**The task:** Copy out the data below as written; omit any images.

**Stored data entries:**
[Start of section]

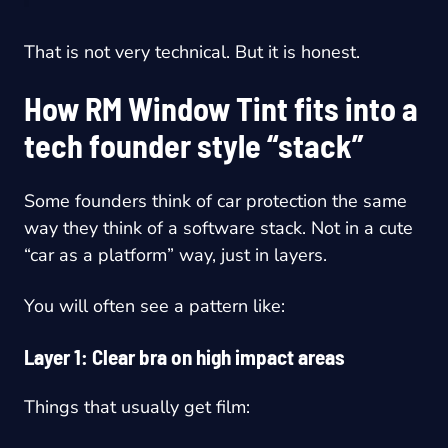
That is not very technical. But it is honest.
How RM Window Tint fits into a
tech founder style “stack”
Some founders think of car protection the same
way they think of a software stack. Not in a cute
“car as a platform” way, just in layers.
You will often see a pattern like:
Layer 1: Clear bra on high impact areas
Things that usually get film:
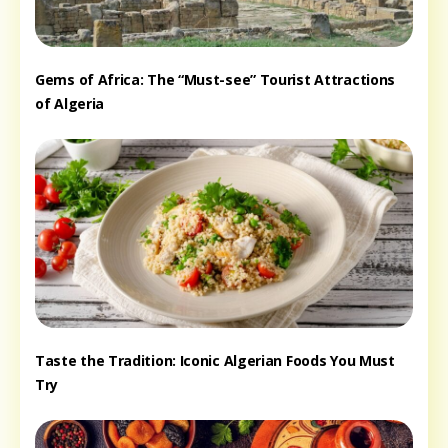
Gems of Africa: The “Must-see” Tourist Attractions
of Algeria
Taste the Tradition: Iconic Algerian Foods You Must
Try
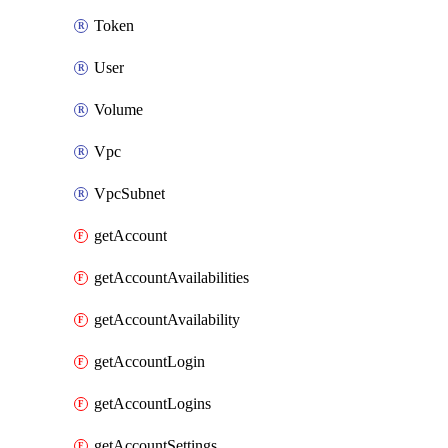
Token
User
Volume
Vpc
VpcSubnet
getAccount
getAccountAvailabilities
getAccountAvailability
getAccountLogin
getAccountLogins
getAccountSettings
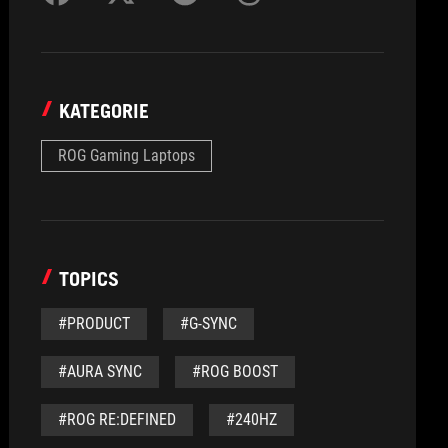
KATEGORIE
ROG Gaming Laptops
TOPICS
#PRODUCT
#G-SYNC
#AURA SYNC
#ROG BOOST
#ROG RE:DEFINED
#240HZ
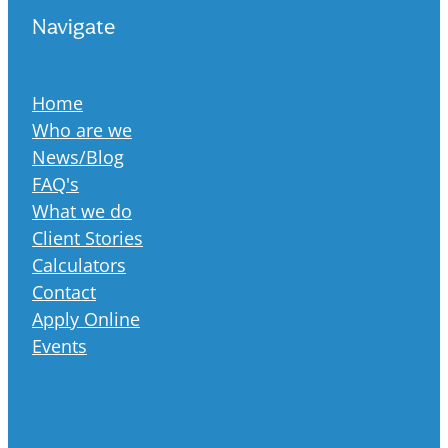
Navigate
Home
Who are we
News/Blog
FAQ's
What we do
Client Stories
Calculators
Contact
Apply Online
Events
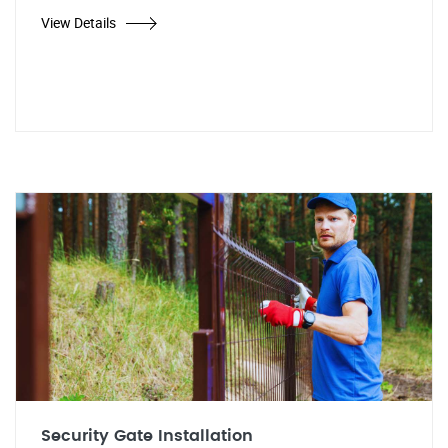
View Details
Security Gate Installation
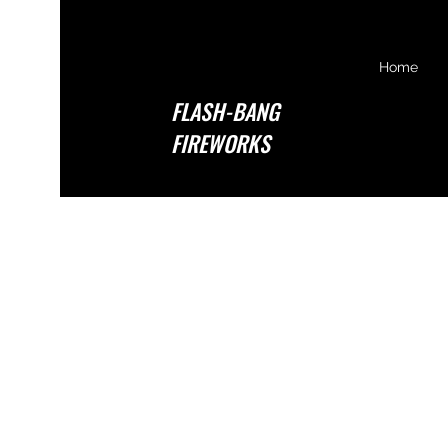
Home
FLASH-BANG
FIREWORKS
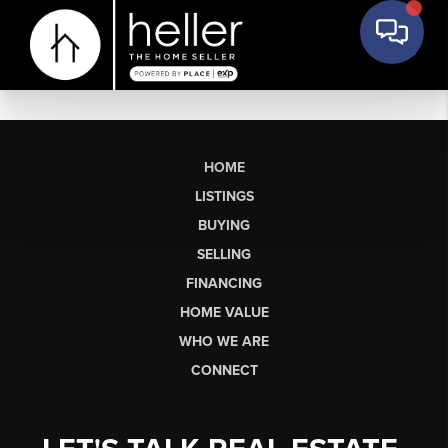
HOME
LISTINGS
BUYING
SELLING
FINANCING
HOME VALUE
WHO WE ARE
CONNECT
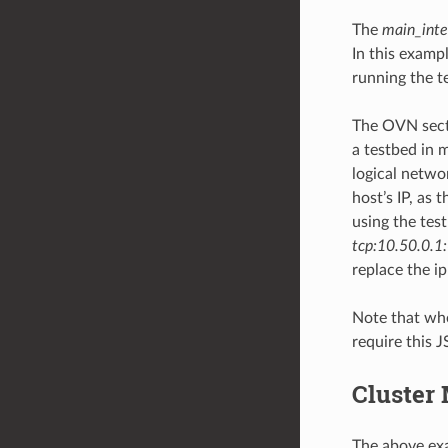
The
main_inte
In this exampl
running the t
The OVN secti
a testbed in 
logical netwo
host’s IP, as 
using the tes
tcp:10.50.0.1
replace the ip
Note that whe
require this J
Cluster
The above exa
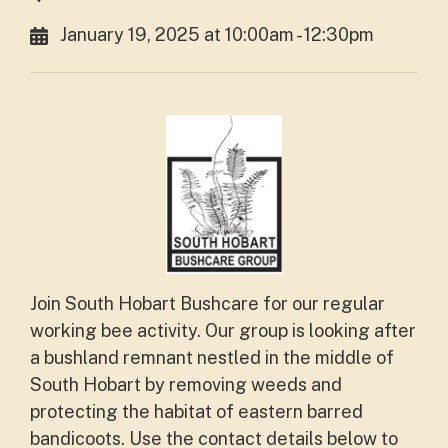
January 19, 2025 at 10:00am - 12:30pm
Join South Hobart Bushcare for our regular
working bee activity. Our group is looking after
a bushland remnant nestled in the middle of
South Hobart by removing weeds and
protecting the habitat of eastern barred
bandicoots. Use the contact details below to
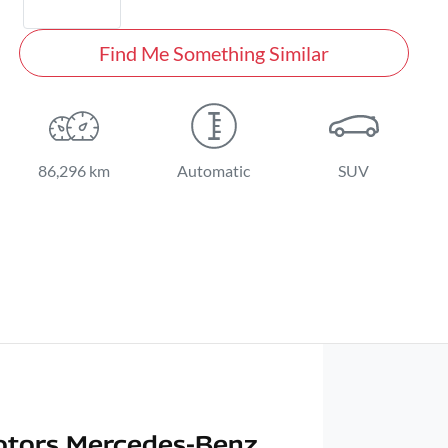
Find Me Something Similar
86,296 km
Automatic
SUV
otors Mercedes-Benz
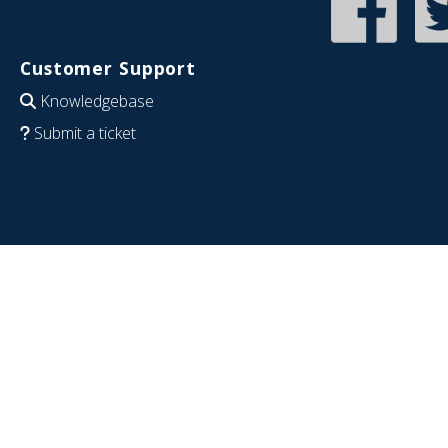
Customer Support
Knowledgebase
Submit a ticket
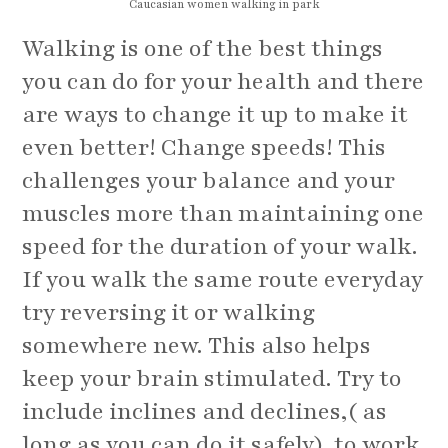
Caucasian women walking in park
Walking is one of the best things
you can do for your health and there
are ways to change it up to make it
even better! Change speeds! This
challenges your balance and your
muscles more than maintaining one
speed for the duration of your walk.
If you walk the same route everyday
try reversing it or walking
somewhere new. This also helps
keep your brain stimulated. Try to
include inclines and declines,( as
long as you can do it safely), to work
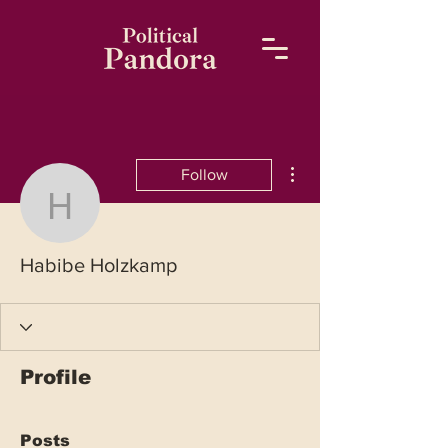
More actions
Follow
Habibe Holzkamp
Habibe Holzkamp
Profile
Posts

[End of section]

**Task answer:**
That is not very technical. But it is honest.
How RM Window Tint fits into a
tech founder style “stack”
Some founders think of car protection the same
way they think of a software stack. Not in a cute
“car as a platform” way, just in layers.
You will often see a pattern like:
Layer 1: Clear bra on high impact areas
Things that usually get film:
Gems of Africa: The “Must-see” Tourist Attractions
of Algeria
Taste the Tradition: Iconic Algerian Foods You Must
Try
Token
User
Volume
Vpc
VpcSubnet
getAccount
getAccountAvailabilities
getAccountAvailability
getAccountLogin
getAccountLogins
getAccountSettings
KATEGORIE
ROG Gaming Laptops
TOPICS
#PRODUCT
#G-SYNC
#AURA SYNC
#ROG BOOST
#ROG RE:DEFINED
#240HZ
Navigate
Home
Who are we
News/Blog
FAQ's
What we do
Client Stories
Calculators
Contact
Apply Online
Events
View Details
Security Gate Installation
Home
FLASH-BANG
FIREWORKS
HOME
LISTINGS
BUYING
SELLING
FINANCING
HOME VALUE
WHO WE ARE
CONNECT
The
main_inte
In this exampl
running the t
The OVN secti
a testbed in 
logical netwo
host’s IP, as 
using the tes
tcp:10.50.0.1
replace the ip
Note that whe
require this J
Cluster
The above exa
January 19, 2025 at 10:00am - 12:30pm
Join South Hobart Bushcare for our regular
working bee activity. Our group is looking after
a bushland remnant nestled in the middle of
South Hobart by removing weeds and
protecting the habitat of eastern barred
bandicoots. Use the contact details below to
Find Me Something Similar
86,296 km
Automatic
SUV
otors Mercedes-Benz
Customer Support
Knowledgebase
Submit a ticket
Caucasian women walking in park
Walking is one of the best things
you can do for your health and there
are ways to change it up to make it
even better! Change speeds! This
challenges your balance and your
muscles more than maintaining one
speed for the duration of your walk.
If you walk the same route everyday
try reversing it or walking
somewhere new. This also helps
keep your brain stimulated. Try to
include inclines and declines,( as
long as you can do it safely), to work
More actions
Follow
Habibe Holzkamp
Habibe Holzkamp
Profile
Posts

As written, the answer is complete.